(Reuters) – New Caledonia on Wednesday ordered the evacuation of coastal areas following a tsunami warning, after a powerful undersea earthquake of magnitude 7.6 struck off the east coast of the French territory.
The quake was just 10 km (6 miles) deep and about 155 km (95 miles) east-southeast of the Loyalty Islands, the Pacific Tsunami Warning Centre said.
Authorities in the South Pacific territory urged people to move to locations more than 300 metres (984 ft) distant from the shore, and if possible, to sites higher than 12 metres (39 ft) above sea level.
“We have set off the alarm on the exterior of New Caledonia but we don’t have any immediate assessment of potential damage,” said a spokeswoman for the Directorate for Civil Protection and Risk Management.

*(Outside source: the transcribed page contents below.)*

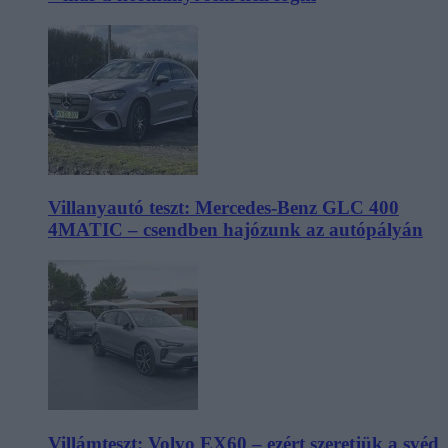
Villanyautó teszt: Mercedes-Benz GLC 400
4MATIC – csendben hajózunk az autópályán
Villámteszt: Volvo EX60 – ezért szeretjük a svéd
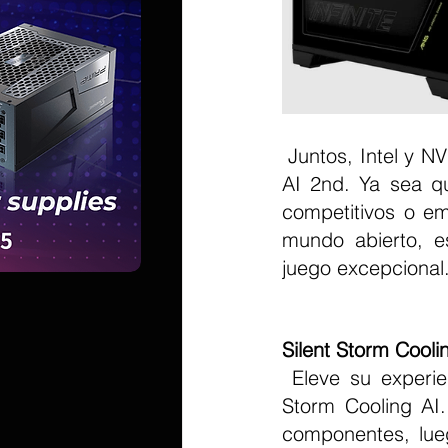
 Juntos, Intel y NVIDIA proporcionan la base de la potencia para el MAG Infinite S 
AI 2nd. Ya sea qu
competitivos o em
mundo abierto, e
juego excepcional
Silent Storm Cooli
 Eleve su experiencia de juego con nuestra solución térmica inteligente, Silent 
Storm Cooling AI.
componentes, lueg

“Tsunami waves reaching 1 to 3 metres above the tide level are possible along some coasts of New Caledonia and Vanuatu,” the PTWC said, warning of possible waves of up to one metre (three feet) for some parts of Fiji.
Eramet, the operator of the Doniambo nickel plant in New Caledonia’s main harbour of Noumea, has triggered its tsunami alert process, a spokesman for the French mining and metals group said.
“The procedure is to ask people who work near the sea to move higher up,” he said, adding that he had felt the quake, which he called strong, although it did not cause prolonged shaking.